Misfits, misprints, mistakes...

May 17, 1996

Allan Reese wants to know why PhD theses still look so shoddy. The PhD thesis should be taken by the scruff of its neck and dragged into the 21st century. In the age of CD-Roms, multimedia and sophisticated word-processors, students should not still be producing typescripts with their typical scattering of errors. New technology means that the thesis now has the potential to look more like a professionally produced book. A campaign for quality of presentation is needed.

As part of research into the use of information technology and the writing process, I sent questions to the registrars at a sample of United Kingdom universities. The replies confirm that there is little national coordination or policy on this matter, scant effort to teach writing skills, and little pressure for change.

Research students have to produce a weighty thesis as the only formally assessed product of their research. Yet most universities offer almost no guidance as to what form this should take. Regulations vary wildly between universities and faculties. Moreover, the rules do not seem to be rigorously enforced. Thesis production is taught, if at all, by folklore or by the arbitrary demands of supervisors.

Even one of the most important regulations, that defining work worthy of a PhD, varies between universities. But the regulations on format and presentation are also woolly and capricious. A minority make explicit reference to the British Standard (BS4821 1990. Recommendations for the Presentation of Theses). At least one university (Leeds) points out that its own regulations contradict that standard. Other outside standards (eg, Chicago Manual of Style, Modern Humanities Research Association) are also mutually contradictory.

Even regulations as simple as the maximum length vary. Those at Cambridge are gloriously baroque and themselves take up 1,500 words. Depending on department and subject, the overall length may include or exclude almost any combination of footnotes, references, appendices and bibliography.

One of the shorter limits (60,000 words) applies to economics and politics, with the touching rider that "some of the best dissertations extend to only half this length". Another university sets a limit of 100,000 words or 300 pages, though elsewhere 80,000 words is equated with 400 pages. Such diversity is hard to reconcile with an absolute standard for a single qualification.

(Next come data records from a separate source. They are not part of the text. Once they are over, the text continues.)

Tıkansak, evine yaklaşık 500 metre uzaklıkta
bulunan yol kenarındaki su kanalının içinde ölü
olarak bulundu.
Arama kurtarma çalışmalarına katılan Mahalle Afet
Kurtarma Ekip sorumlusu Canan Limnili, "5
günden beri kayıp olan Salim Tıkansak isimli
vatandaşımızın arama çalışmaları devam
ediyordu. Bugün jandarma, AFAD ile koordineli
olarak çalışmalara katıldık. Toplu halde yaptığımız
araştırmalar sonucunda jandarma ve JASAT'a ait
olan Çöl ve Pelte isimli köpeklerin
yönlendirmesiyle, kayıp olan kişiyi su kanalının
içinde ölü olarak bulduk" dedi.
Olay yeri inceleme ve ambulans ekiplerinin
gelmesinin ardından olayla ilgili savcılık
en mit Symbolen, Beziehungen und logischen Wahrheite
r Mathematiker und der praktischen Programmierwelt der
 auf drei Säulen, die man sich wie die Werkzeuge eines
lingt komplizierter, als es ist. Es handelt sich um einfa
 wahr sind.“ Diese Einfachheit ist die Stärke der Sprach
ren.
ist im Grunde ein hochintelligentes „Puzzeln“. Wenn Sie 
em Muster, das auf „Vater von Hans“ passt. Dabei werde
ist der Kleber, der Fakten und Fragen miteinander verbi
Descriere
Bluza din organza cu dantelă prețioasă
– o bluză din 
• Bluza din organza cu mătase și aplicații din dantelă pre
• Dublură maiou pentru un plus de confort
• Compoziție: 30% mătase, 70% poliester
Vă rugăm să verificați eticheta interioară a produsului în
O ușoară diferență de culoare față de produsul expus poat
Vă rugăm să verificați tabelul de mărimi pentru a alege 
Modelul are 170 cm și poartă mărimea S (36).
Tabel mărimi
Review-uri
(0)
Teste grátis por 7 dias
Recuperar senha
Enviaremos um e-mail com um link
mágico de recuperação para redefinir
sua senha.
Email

Regulations about the writing of the thesis vary but Southampton University's sum up what is implicit in others: "it is not only courteous but also in your own interests to ensure that examiners can read the thesis easily".

The attitude to writing seems to be that, as a faculty dean put it, "if research students haven't learned to write by now, they never will". Any development is therefore unplanned and casual.

But writing demands considerable maturity. A doctoral thesis is qualitatively different from anything the student has previously attempted. It is written for an audience who do not already understand its content. When original material has to be explained and put in context, a premium should be put on clarity rather than, as too frequently, on obfuscation masquerading as profundity. As well as the clearer guidance on production, students need to gain skills that enable them to write more quickly and to higher standards of presentation and communication.

Students who are more aware of the process of writing and more comfortable with new technology will be able to produce better reports of their research.

Recent developments in hardware and software should change our expectations of what a thesis should look like. Regulations should insist on a higher quality of organisation.

No one should now be aiming for a typescript-style product, using a single size of type and with unavoidable misprints. On top of the facility to produce a new, clean typescript with the press of a button, word processors offer numerous mechanical aids to remove the drudgery of retyping: for example, automatic placement and numbering of notes and tables.

The ubiquitous double spacing regulation should go out of the window. It is a hangover from the mechanical typewriter. Line spaces were there to allow for corrections and examiners' comments. Lines should now be narrower but more fitted on to the page. Examiners can write in the wider margins.

Aspects added as afterthoughts could in fact underpin the text's organisation, using word processors' "outlining tools". A contents page, for example, could be generated as a by product.

Cross-references can be added by embedding algebraic bookmarks, with less excuse for repetition. Bookmarks can be inserted while composing as a mechanical prompt to ensure that points are followed up.

No university was reviewing its regulations or making any changes to allow for the growth of ephemeral and grey publications (on the Internet) that increasingly dominate active research.

None is yet considering submission as other than a bound volume. Non-text is allowed only for appended items, even for a degree in music. Could a thesis not be a multimedia document? Or a virtual space to be visited and explored?

And it is surely retrograde that the only copies of theses that are archived are bound printouts. It would be easier to archive the computer files or to store them on CDs.

Examiners could take at face value this regulation from Keele: "The thesis must be the candidate's own account of the research." All theses should contain a short chronological account of what the candidate did, the triumphs and the disasters, the milestones and the millstones.

Maybe, in the interests of fairness, the candidate should be allowed to keep this confidential until after the degree has been awarded - then spill the beans.

Allan Reese is completing his PhD thesis at the University of Hull, entitled Writing a Thesis.